The slow Oval strip was not going to easily reward carefree hitting. That was the last thing the home team needed as they sought a total to defend after Gayle won the toss.
Instead, the Windies produced a workmanlike display. All eight batsmen who went to the crease got into double figures and the Guyanese left-handers Chanderpaul (67, 104 balls) and Deonarine (53 not out, 53 balls) distinguished themselves with half-centuries at important times.
Chanderpaul held the early part of the innings together, sharing in partnerships of 51 for the third wicket with Darren Bravo (17, 47 balls) and 41 for the fourth with Darren’s older brother Dwayne (26, 37 balls, one six, one four).
Darren in particular, playing his first international match on his home ground, was never able to build momentum and perished trying to do so, falling to a very sharp leaping catch by Mark Boucher – playing his first match of the series, but as a batsman – at short extra-cover as Bravo drove at left-arm spinner van de Merwe.
Chanderpaul himself had taken 16 balls to get off the mark after he had replaced opener Dale Richards (19 off 19 balls) who fell to a Jacques Kallis slip catch as left-arm seamer Tsotsobe changed his angle going over the wicket for the final ball of the fourth over.
It was not the angle but the slow nature of the surface that got Gayle (12) who played his pull shot at Ryan McLaren too early and sent a simple catch to his counterpart Graeme Smith at mid-on in the 11th.
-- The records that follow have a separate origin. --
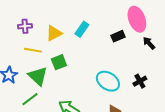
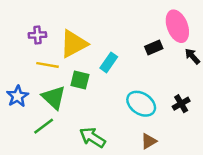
cyan rectangle: (82, 29) -> (109, 62), moved
yellow triangle: (54, 33) -> (74, 44), size x1.4
green square: (59, 62) -> (80, 80), turned 35

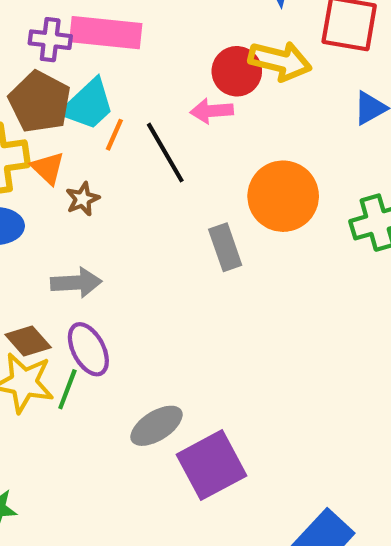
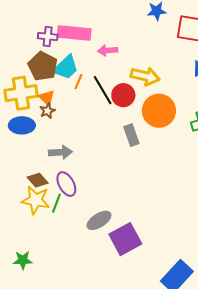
yellow arrow: (280, 61) -> (145, 76), moved
red circle: (237, 71) -> (123, 95), moved
pink arrow: (212, 111) -> (108, 50), moved
brown star: (83, 199) -> (47, 111), moved

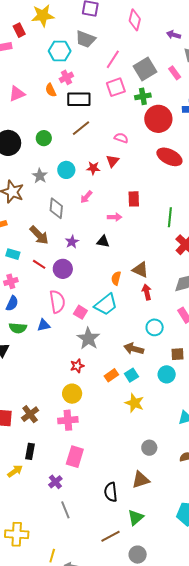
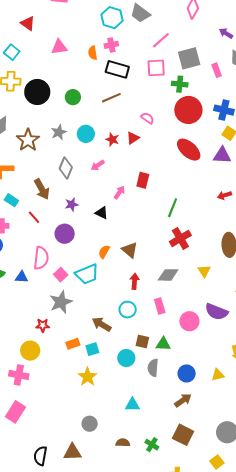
pink arrow: (115, 217) -> (119, 192), turned -72
purple circle: (63, 269) -> (65, 234), moved
red arrow: (147, 292) -> (134, 281), moved

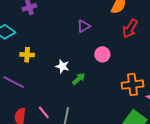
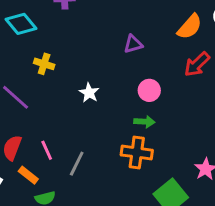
green arrow: (79, 79) -> (144, 122), moved, turned 32
orange cross: (132, 85) -> (137, 153), moved

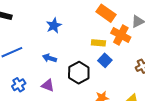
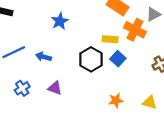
blue arrow: (50, 58) -> (43, 57), moved
black hexagon: (79, 73) -> (91, 59), moved

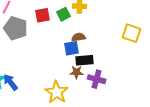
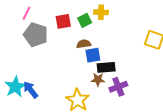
brown semicircle: (79, 37) -> (84, 44), moved
purple cross: (97, 79) -> (118, 87), turned -36

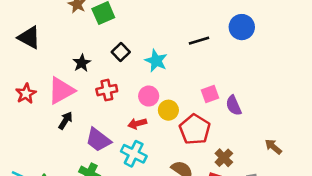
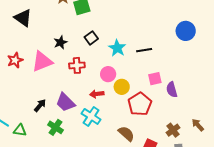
black line: (199, 41) -> (144, 50), moved
black arrow: (65, 121) -> (40, 105), moved
brown cross: (224, 158) -> (173, 130), moved

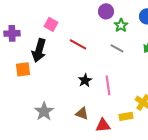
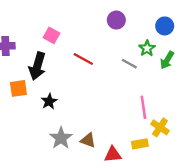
green star: (121, 25) -> (147, 48), moved
black star: (85, 80) -> (49, 101), moved
pink line: (108, 85) -> (143, 107), moved
gray star: (44, 111) -> (61, 138), moved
With the assistance of the two Bravos, however, Chanderpaul was able to consolidate. When Dwayne Bravo was deceived and bowled by a Tsotsobe delivery that hit off-stump, the score had moved on to 137 for four in the 35th over.
Deonarine, back in the side as one of two changes from the fourth ODI, was now at the crease, ready to take up his shift for the rest of the innings.
Around him, Pollard 25 (18 balls, one four, two sixes) and Darren Sammy (19 not out, nine balls, two fours, one six) put bat to ball – hard!
Pollard brought the crowd alive and pleased the folks with the banner with a mighty pull at a Kallis full toss which fairly rocketed onto the roof of the first tier of the Dos Santos Stand.
He followed up next over with a straight hit down to the Brian Lara Pavilion off McLaren. And Sammy gave the innings a rousing finish with his six over long off in the last over, off Langeveldt. In fact, 91 runs came off the last ten overs.
The West Indies looked to have given themselves a fighting chance. But at game’s end, their fight still had not prevented a “washing”.